Given data:
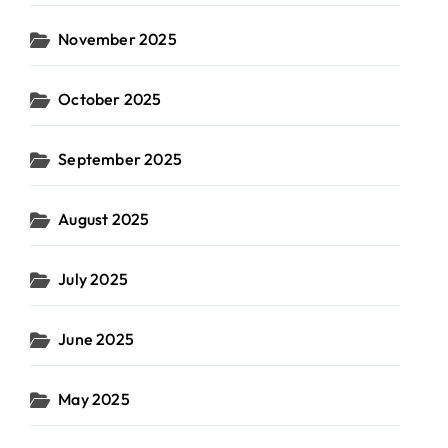
November 2025
October 2025
September 2025
August 2025
July 2025
June 2025
May 2025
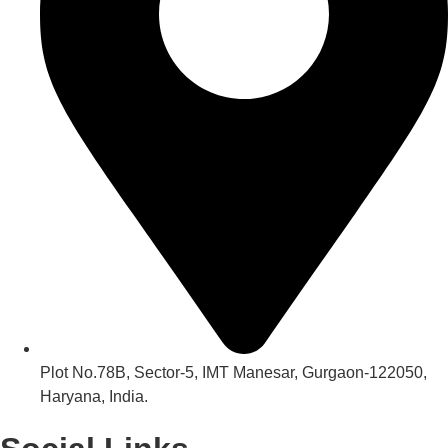
Plot No.78B, Sector-5, IMT Manesar, Gurgaon-122050,
Haryana, India.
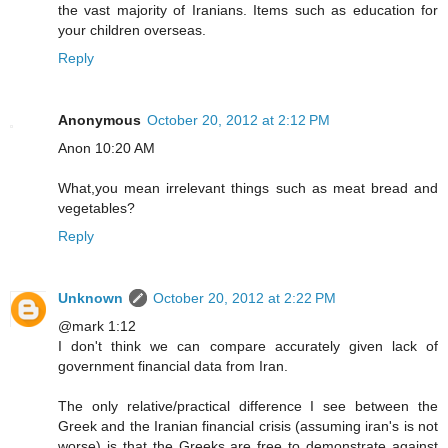
the vast majority of Iranians. Items such as education for
your children overseas.
Reply
Anonymous
October 20, 2012 at 2:12 PM
Anon 10:20 AM
What,you mean irrelevant things such as meat bread and
vegetables?
Reply
Unknown
October 20, 2012 at 2:22 PM
@mark 1:12
I don't think we can compare accurately given lack of
government financial data from Iran.
The only relative/practical difference I see between the
Greek and the Iranian financial crisis (assuming iran's is not
worse) is that the Greeks are free to demonstrate against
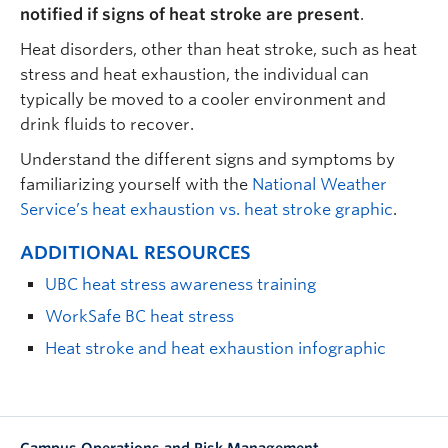
notified if signs of heat stroke are present
.
Heat disorders, other than heat stroke, such as heat
stress and heat exhaustion, the individual can
typically be moved to a cooler environment and
drink fluids to recover.
Understand the different signs and symptoms by
familiarizing yourself with the
National Weather
Service’s heat exhaustion vs. heat stroke graphic
.
ADDITIONAL RESOURCES
UBC heat stress awareness training
WorkSafe BC heat stress
Heat stroke and heat exhaustion infographic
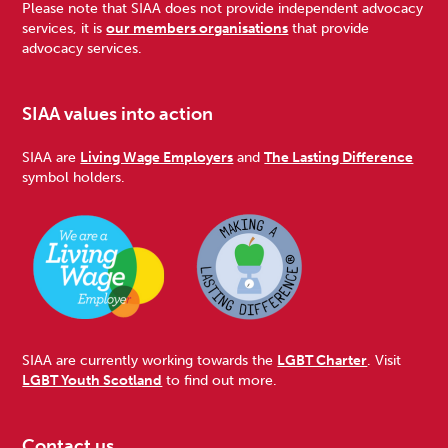
Please note that SIAA does not provide independent advocacy
services, it is
our members organisations
that provide
advocacy services.
SIAA values into action
SIAA are
Living Wage Employers
and
The Lasting Difference
symbol holders.
SIAA are currently working towards the
LGBT Charter
. Visit
LGBT Youth Scotland
to find out more.
Contact us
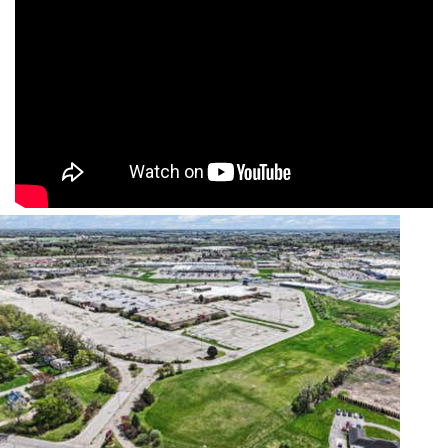
Featured
1
/
12
$949,000
Commercial Sale
For Sale
Active
1,734
SQFT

Task objective: Repeat all of the entries above exactly. Keep pictures out of it.

Answer area:
November 2025
October 2025
September 2025
August 2025
July 2025
June 2025
May 2025
Plot No.78B, Sector-5, IMT Manesar, Gurgaon-122050,
Haryana, India.
the vast majority of Iranians. Items such as education for
your children overseas.
Reply
Anonymous
October 20, 2012 at 2:12 PM
Anon 10:20 AM
What,you mean irrelevant things such as meat bread and
vegetables?
Reply
Unknown
October 20, 2012 at 2:22 PM
@mark 1:12
I don't think we can compare accurately given lack of
government financial data from Iran.
The only relative/practical difference I see between the
Greek and the Iranian financial crisis (assuming iran's is not
worse) is that the Greeks are free to demonstrate against
notified if signs of heat stroke are present
.
Heat disorders, other than heat stroke, such as heat
stress and heat exhaustion, the individual can
typically be moved to a cooler environment and
drink fluids to recover.
Understand the different signs and symptoms by
familiarizing yourself with the
National Weather
Service’s heat exhaustion vs. heat stroke graphic
.
ADDITIONAL RESOURCES
UBC heat stress awareness training
WorkSafe BC heat stress
Heat stroke and heat exhaustion infographic
Please note that SIAA does not provide independent advocacy
services, it is
our members organisations
that provide
advocacy services.
SIAA values into action
SIAA are
Living Wage Employers
and
The Lasting Difference
symbol holders.
SIAA are currently working towards the
LGBT Charter
. Visit
LGBT Youth Scotland
to find out more.
Contact us
Featured
1
/
12
$949,000
Commercial Sale
For Sale
Active
1,734
SQFT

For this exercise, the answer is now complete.